The key to diagnosing ependymomas is imaging. Computed tomography (CT) and magnetic resonance imaging (MRI) scans can show the tumor and surrounding brain tissue. MRI scan is the imaging study of choice because it yields superior tumor detail and may need to be conducted on the head and spine to detect metastases. Contrast enhancement may be used with either study to enhance the image of the tumor.

To confirm a diagnosis, biopsy is required. The biopsy sample is almost always taken during surgery to remove the tumor.

Risk Factors

The exact cause of ependymomas is currently not well understood.

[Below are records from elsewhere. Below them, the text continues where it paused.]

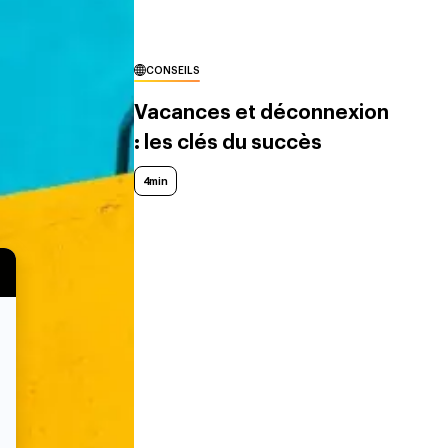
CONSEILS
Vacances et déconnexion
: les clés du succès
4min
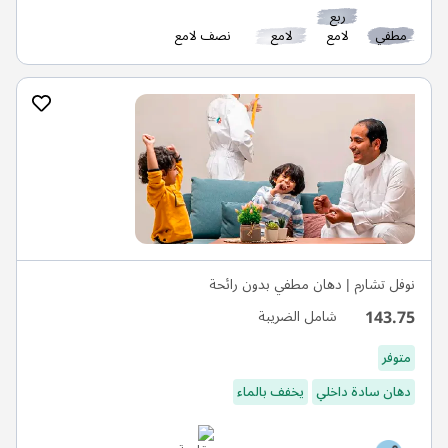
ربع
مطفي
لامع
لامع
نصف لامع
نوفل تشارم | دهان مطفي بدون رائحة
143.75
شامل الضريبة
متوفر
دهان سادة داخلي
يخفف بالماء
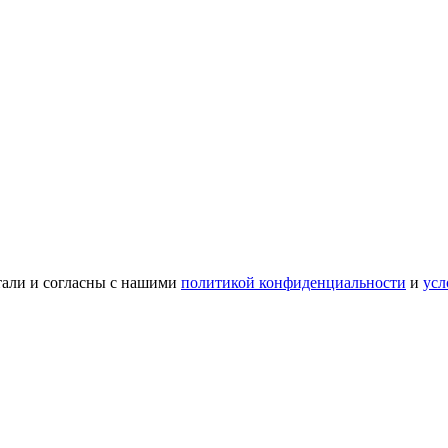
тали и согласны с нашими
политикой конфиденциальности
и
усл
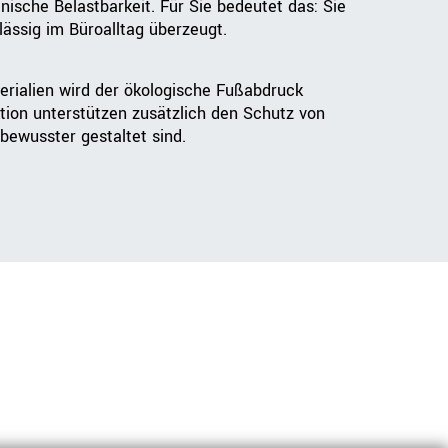
nische Belastbarkeit. Für Sie bedeutet das: Sie
lässig im Büroalltag überzeugt.
erialien wird der ökologische Fußabdruck
tion unterstützen zusätzlich den Schutz von
bewusster gestaltet sind.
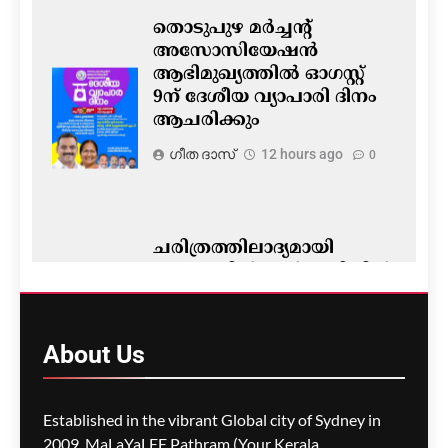
തൊടുപുഴ മർച്ചന്റ്
അസോസിയേഷൻ
ആഭിമുഖ്യത്തിൽ ഓഗസ്റ്റ്
9ന് ദേശീയ വ്യാപാരി ദിനം
ആചരിക്കും
ഗീത ദാസ്‌
12 hours ago
0
ചരിത്രത്തിലാദ്യമായി
ചൈനയിൽ കൽക്കരിയിൽ
നിന്നുള്ള വൈദ്യുതി
ഉൽപ്പാദനം പകുതിയിൽ
താഴെയായി കുറഞ്ഞു
About
Us
ഗീത ദാസ്‌
12 hours ago
0
Established in the vibrant Global city of Sydney in
2009, MaLaYaLEE Pathram (Your Kerala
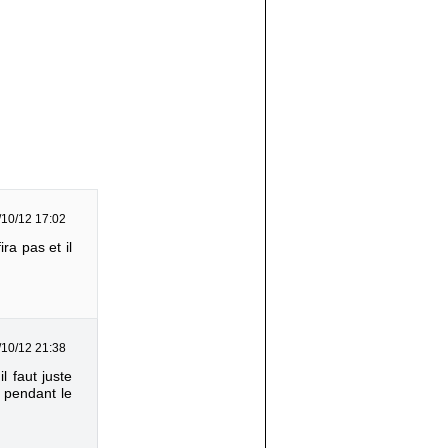
/10/12 17:02
ra pas et il
/10/12 21:38
l faut juste
é pendant le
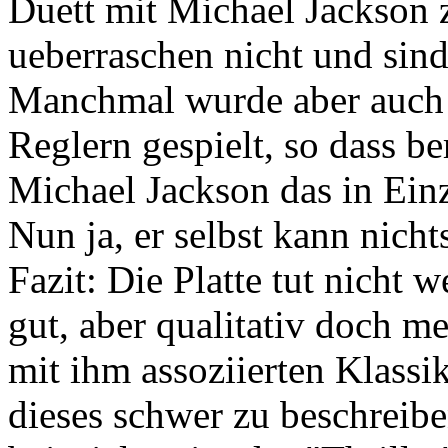
Duett mit Michael Jackson 
ueberraschen nicht und sind 
Manchmal wurde aber auch z
Reglern gespielt, so dass b
Michael Jackson das in Einz
Nun ja, er selbst kann nic
Fazit: Die Platte tut nicht w
gut, aber qualitativ doch m
mit ihm assoziierten Klassi
dieses schwer zu beschreib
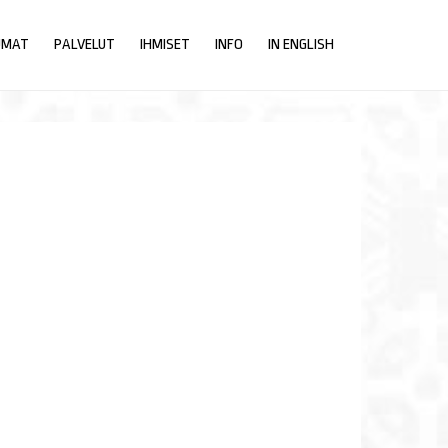
UMAT
PALVELUT
IHMISET
INFO
IN ENGLISH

Ependymomas are usually sporadic, not familial; however, individuals with the rare genetic condition neurofibromatosis type 2 are at risk for developing these tumors. Also, abnormalities on chromosome 22 have been shown to be associated with developing an ependymoma.

Among children, about 90% of ependymomas arise in the skull, while among adults most develop in the spine. Uncommon later in life, ependymomas account for only about 2–3% of adult primary brain tumors.

Ependymomas are usually diagnosed around age 4, but about one-third are diagnosed before age 2.


At Columbia, our experienced neurosurgeons use the most advanced surgical techniques to treat ependymomas.

The standard surgical treatment for these tumors is brain tumor surgery. To surgically resect the tumor, a neurosurgeon performs a craniotomy, providing access to the tumor.

The outcome of surgery largely depends on the extent of tumor resection. Complete resection is the goal, but sometimes the tumor is attached to, or too near, critical structures, making complete resection impossible. Instead, subtotal resection is performed. Our neurosurgeons remove as much tumor as possible while also preserving nearby structures and overall function.

Resecting the tumor may resolve hydrocephalus. Otherwise, a neurosurgeon can insert a shunt to divert the cerebrospinal fluid, restoring normal intracranial pressure and relieving symptoms.

Adjuvant treatment with radiotherapy is used to treat residual tumor and tumor recurrence. However, physicians avoid radiotherapy in children younger than three years old because of the risk of negative effects on the developing brain. Instead, chemotherapy may be used for these young children and then radiotherapy used once they are older.

Radiotherapy can be administered in a variety of ways, one of which is stereotactic radiosurgery—a noninvasive, highly precise means of delivering radiation to tumor cells.